Antonio Achille, CEO of the Group, added: “The persistent challenges that have characterized the last 18 months of the global economy require us to streamline our cost structure while continuing investing in our growth platform.

“At the same time, we are committed not to decelerate from those investments needed to bring our growth to the next level and to enhance our marginality. These investments are primarily concentrated in two areas: Retail expansion and Improvement of our Operations. During the first 9 months of 2023, we invested €10.6 million, of which €4.2 million in retail and €6.4 million in the operations.

“On the industrial front, we invested to continue executing the ‘industry 4.0’ project and to respect our long-term commitment with the local public institutions to enhance the quality of our industrial operations in Italy.

“We continue to take decisive actions to ensure that our operating model becomes more agile and structurally more competitive.
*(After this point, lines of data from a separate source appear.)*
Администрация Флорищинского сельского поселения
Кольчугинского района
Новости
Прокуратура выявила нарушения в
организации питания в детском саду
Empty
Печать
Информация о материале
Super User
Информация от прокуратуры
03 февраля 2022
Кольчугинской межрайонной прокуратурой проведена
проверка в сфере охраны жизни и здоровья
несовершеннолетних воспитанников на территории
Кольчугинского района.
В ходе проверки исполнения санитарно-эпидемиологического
Since 2021, we have successfully reduced our headcount by 649 units, and we plan to continue on this direction throughout 2024 to make our organization more agile and more responsive to the new market context.

“On the retail front, in the first 9 months of 2023, we opened nearly 1,900,000 sqf of retail capacity. We inaugurated 5 Natuzzi Italia flagship stores in the US: San Diego, Miami, Manhasset, Houston and Atlanta. In addition, we opened a new Natuzzi Editions DOS in Frisco managed in Joint Venture with a local partner. We also opened 45 franchise stores, of which 26 located in China.

“In our ongoing pursuit to enhance corporate retail excellence competences, we have initiated a collaboration with Brian Waidelich, formerly a key member of the Senior retail team at Mitchell Gold + Bob Williams, where he spent over 18 years. We are confident that Brian’s extensive experience in retail will be instrumental in accelerating the impact of the newly established Global Retail Division on our retail teams worldwide.

“We are actively engaged in the process to accelerate the sales of our non-strategic assets, the most relevant being our iconic building located in High Point, North Carolina, of 1,210,000 sqf, strategically located at the centre of the district that, twice a year, hosts the largest furniture market show in the US.

“The proceedings from these potential divestures, in case they materialize, will be strategically directed to accelerate our retail expansion, focusing on North America, and to support our restructuring, particularly in Italy.

“The 3Q results reflect a significant impact on our business due to the unfavourable consumer dynamics observed in all key regions where we operate. In comparing 3Q revenue to the same period in 2022, however, it is crucial to note that 3Q 2022 results were boosted by the reduction of the backlog of written orders, related to the pandemic demand spike, which amounted to €28.3 million in the quarter.

“Despite the challenges from lower sales, our gross margin in the first nine months of 2023 showed improvement compared to the first nine months of the previous year, also thanks to the efforts of our supply-chain and industrial team in addition to a more structured price discipline which is now part of the Company’s commercial approach. This has allowed our industrial margin to be more resilient, notwithstanding the significant decline in sales.

“The primary contributor to the Group’s overall operating loss stems from the decline in revenue for the quarter. The current business environment markedly differs from the previous year, which experienced a surge in demand following the pandemic. Consequently, we did not deliver enough revenue to break-even. We are working to both sustain top-line with a set of specific actions by each geography and to continue reducing our break-even point, by finding new sources of efficiency through a more agile industrial footprint.

“As the duration and intensity of the furniture industry’s current weakness remain uncertain, it becomes paramount, as we approach 2024, to focus our efforts on tightening cost control and increasing financial discipline to ensure that we can navigate this challenging business climate with resilience.”